Copy each line below in which the word "being" occurs.

═════ Exercise materials

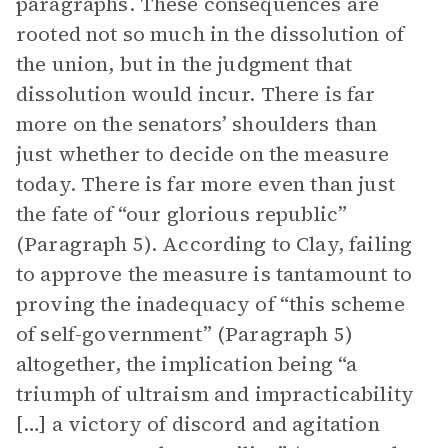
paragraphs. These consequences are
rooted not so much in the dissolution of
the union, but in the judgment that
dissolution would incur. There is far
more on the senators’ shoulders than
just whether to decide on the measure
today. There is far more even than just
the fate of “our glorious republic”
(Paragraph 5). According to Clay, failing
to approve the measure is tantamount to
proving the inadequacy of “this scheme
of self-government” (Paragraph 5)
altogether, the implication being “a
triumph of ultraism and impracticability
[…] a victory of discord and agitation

══════════
═════ Exercise materials

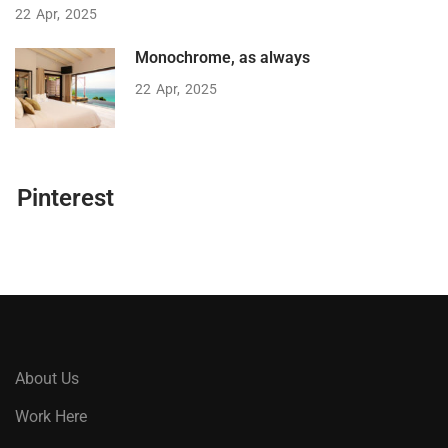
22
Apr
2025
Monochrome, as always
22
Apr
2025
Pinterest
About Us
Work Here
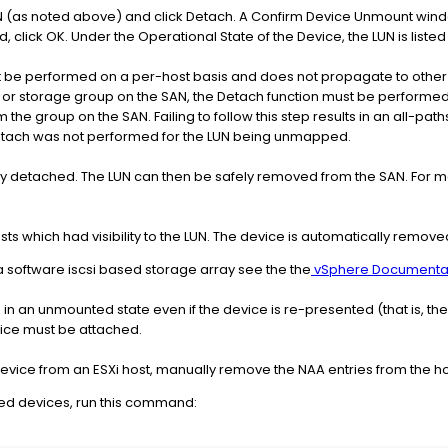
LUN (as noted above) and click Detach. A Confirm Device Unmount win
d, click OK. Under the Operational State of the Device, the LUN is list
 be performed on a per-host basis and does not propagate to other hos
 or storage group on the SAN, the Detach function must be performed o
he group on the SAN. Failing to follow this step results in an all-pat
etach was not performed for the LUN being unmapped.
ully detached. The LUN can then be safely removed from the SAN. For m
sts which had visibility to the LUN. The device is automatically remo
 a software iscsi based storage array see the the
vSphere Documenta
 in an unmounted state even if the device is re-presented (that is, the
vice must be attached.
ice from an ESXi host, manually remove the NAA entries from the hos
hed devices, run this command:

══════════

Final answer -
altogether, the implication being “a
etach was not performed for the LUN being unmapped.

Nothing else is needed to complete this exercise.